• ENTRIES SHOWN

>>>

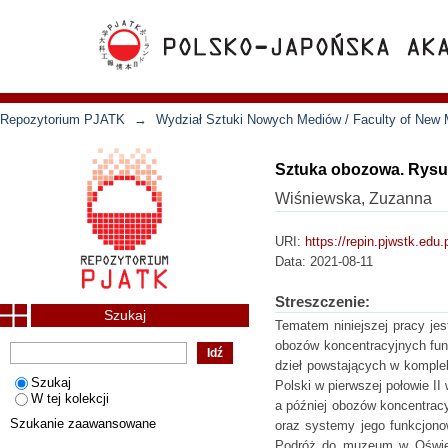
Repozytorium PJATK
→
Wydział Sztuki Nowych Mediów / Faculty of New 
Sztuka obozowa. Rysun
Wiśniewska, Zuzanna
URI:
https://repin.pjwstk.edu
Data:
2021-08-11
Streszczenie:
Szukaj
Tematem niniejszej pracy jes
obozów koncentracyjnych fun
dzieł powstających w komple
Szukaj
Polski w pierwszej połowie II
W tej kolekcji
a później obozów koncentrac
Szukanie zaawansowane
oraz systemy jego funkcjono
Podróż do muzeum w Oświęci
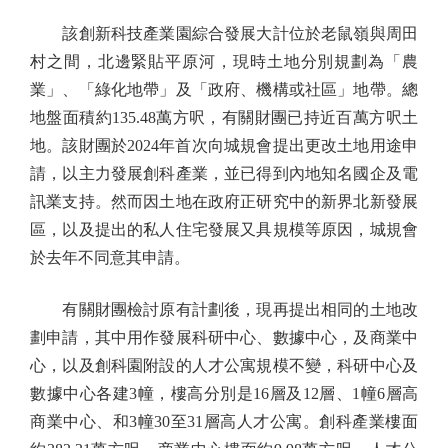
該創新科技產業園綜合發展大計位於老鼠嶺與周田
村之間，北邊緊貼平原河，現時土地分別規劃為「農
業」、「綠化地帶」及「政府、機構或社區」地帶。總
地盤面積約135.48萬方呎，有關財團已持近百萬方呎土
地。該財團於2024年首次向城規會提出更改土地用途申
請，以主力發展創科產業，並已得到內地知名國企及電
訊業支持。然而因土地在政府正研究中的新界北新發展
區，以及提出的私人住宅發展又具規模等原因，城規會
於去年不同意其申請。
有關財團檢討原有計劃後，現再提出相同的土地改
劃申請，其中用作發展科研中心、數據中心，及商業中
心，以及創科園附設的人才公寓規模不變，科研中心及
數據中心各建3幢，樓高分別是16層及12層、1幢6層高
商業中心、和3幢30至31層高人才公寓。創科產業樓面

<<<
>>>

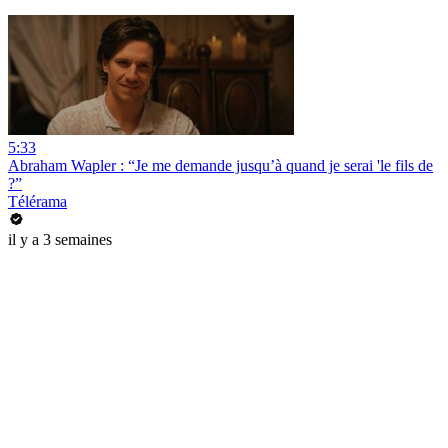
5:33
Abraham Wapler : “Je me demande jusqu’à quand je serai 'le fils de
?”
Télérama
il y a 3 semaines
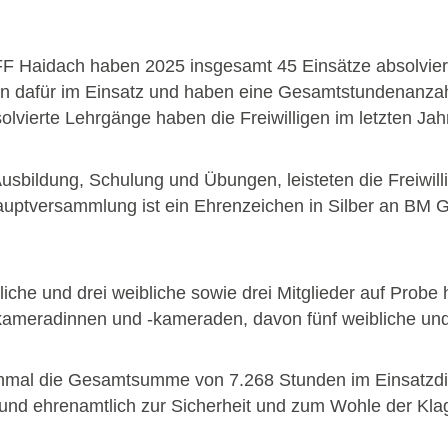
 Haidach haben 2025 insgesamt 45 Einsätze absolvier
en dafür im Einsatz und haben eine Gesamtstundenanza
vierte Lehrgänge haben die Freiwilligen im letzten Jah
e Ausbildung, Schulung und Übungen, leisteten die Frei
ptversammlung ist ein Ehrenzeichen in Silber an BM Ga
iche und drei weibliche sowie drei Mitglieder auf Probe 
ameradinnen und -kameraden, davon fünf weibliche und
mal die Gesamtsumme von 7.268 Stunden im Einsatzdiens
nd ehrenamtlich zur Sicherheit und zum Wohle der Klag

<<<

• WHAT YOU WILL DO
Lines of the listing above that contain the word "weibliche" must all be copied.

• TASK ANSWER
iche und drei weibliche sowie drei Mitglieder auf Probe 
ameradinnen und -kameraden, davon fünf weibliche und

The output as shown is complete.